**Recorded information**
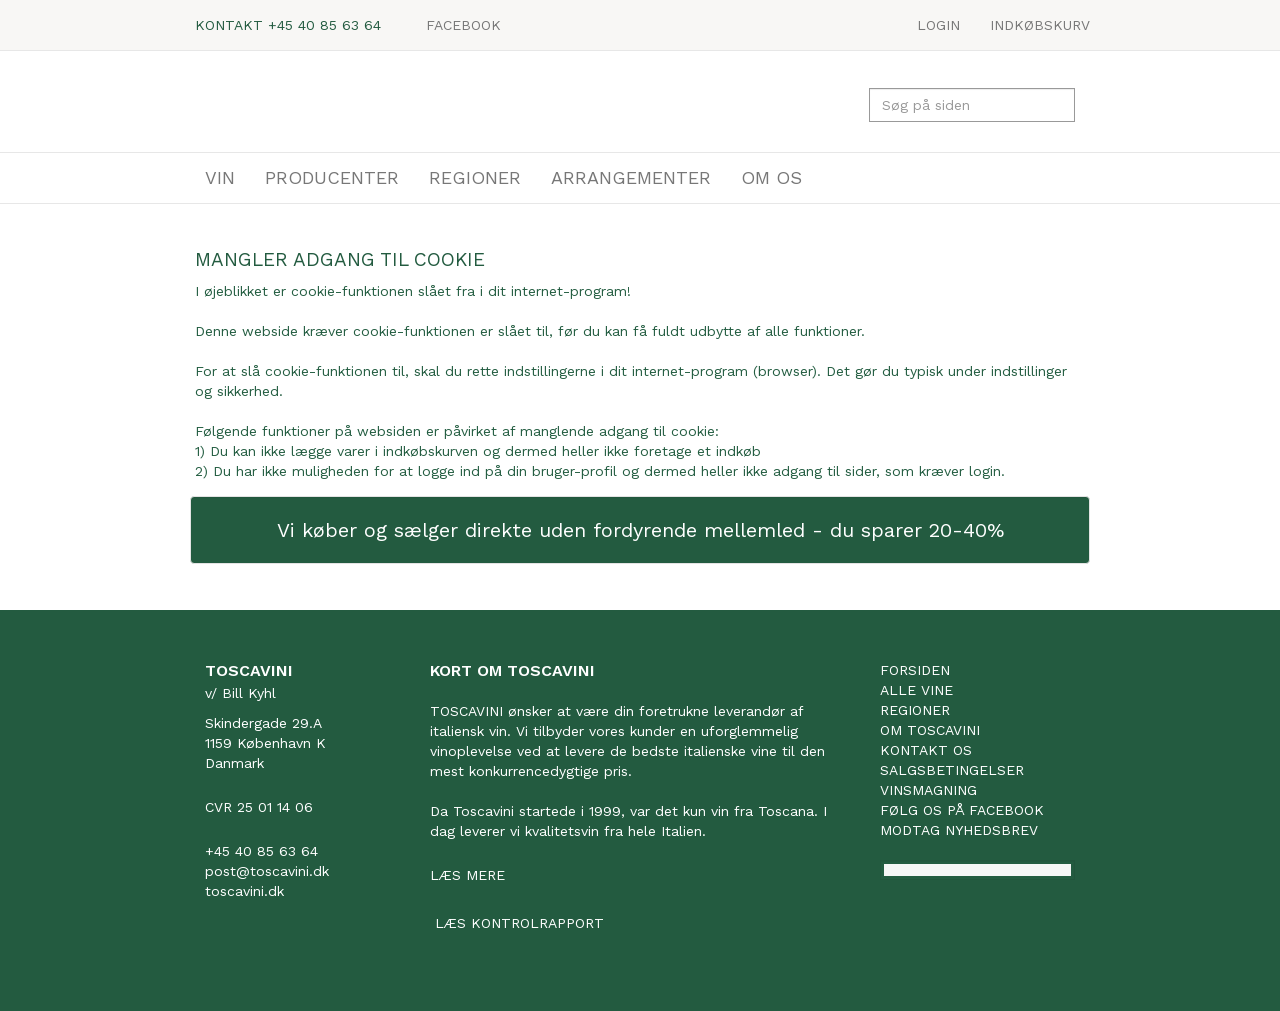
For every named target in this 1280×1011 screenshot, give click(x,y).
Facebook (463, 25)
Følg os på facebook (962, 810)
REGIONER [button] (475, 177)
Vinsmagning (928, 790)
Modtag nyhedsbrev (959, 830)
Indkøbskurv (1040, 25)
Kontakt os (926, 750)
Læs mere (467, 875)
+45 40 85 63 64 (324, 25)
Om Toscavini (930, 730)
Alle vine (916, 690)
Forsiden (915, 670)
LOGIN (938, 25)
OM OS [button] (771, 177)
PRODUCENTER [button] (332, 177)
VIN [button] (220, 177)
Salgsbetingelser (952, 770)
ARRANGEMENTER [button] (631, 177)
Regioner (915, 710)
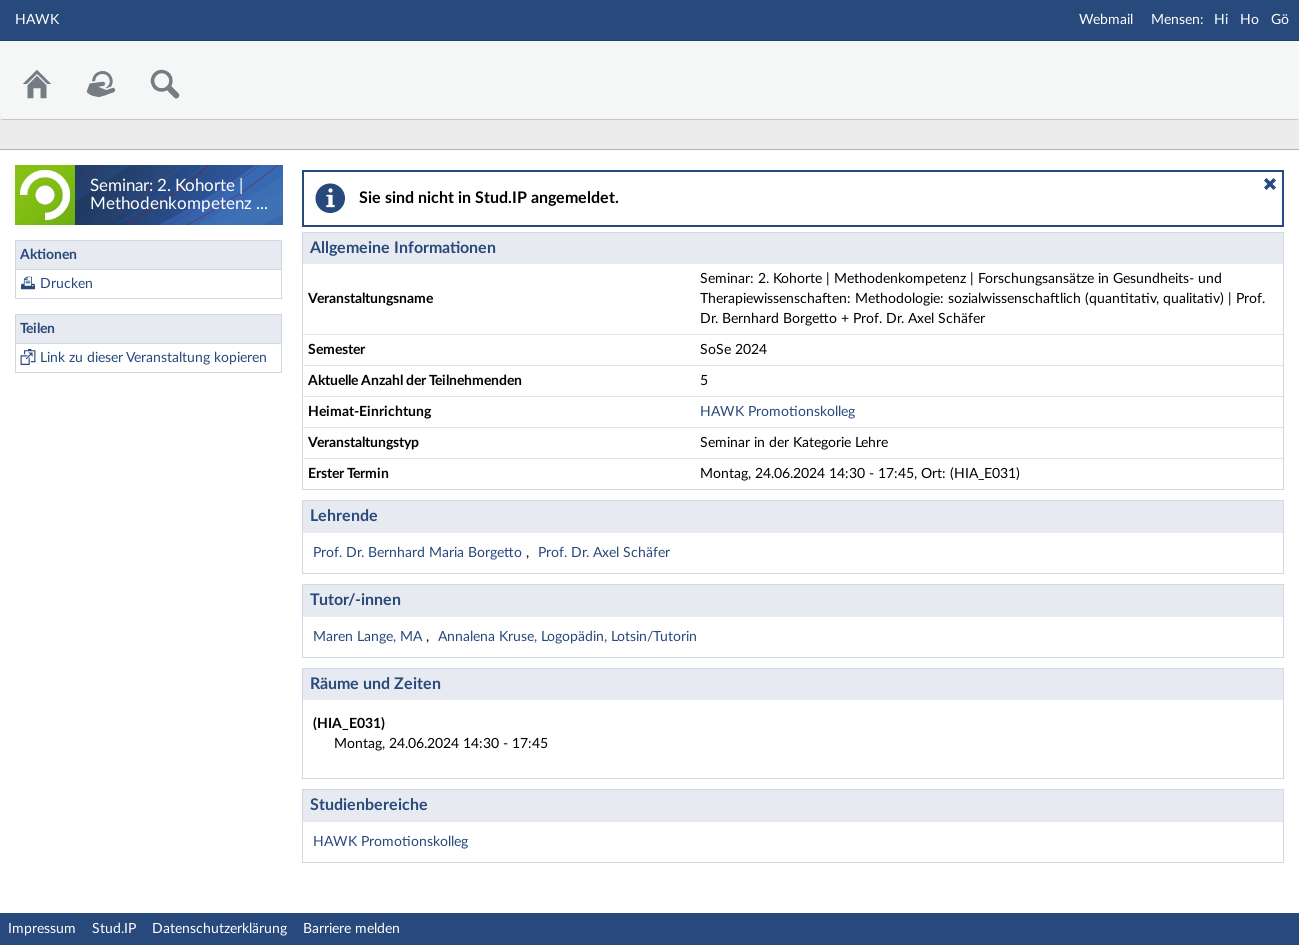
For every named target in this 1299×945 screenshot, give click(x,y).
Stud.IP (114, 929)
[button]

**Assignment**
In the records above, locate every line with the string "named" and copy it.

**Reply to the exercise**
For every named target in this 1280×1011 screenshot, give click(x,y).
For every named target in this 1299×945 screenshot, give click(x,y).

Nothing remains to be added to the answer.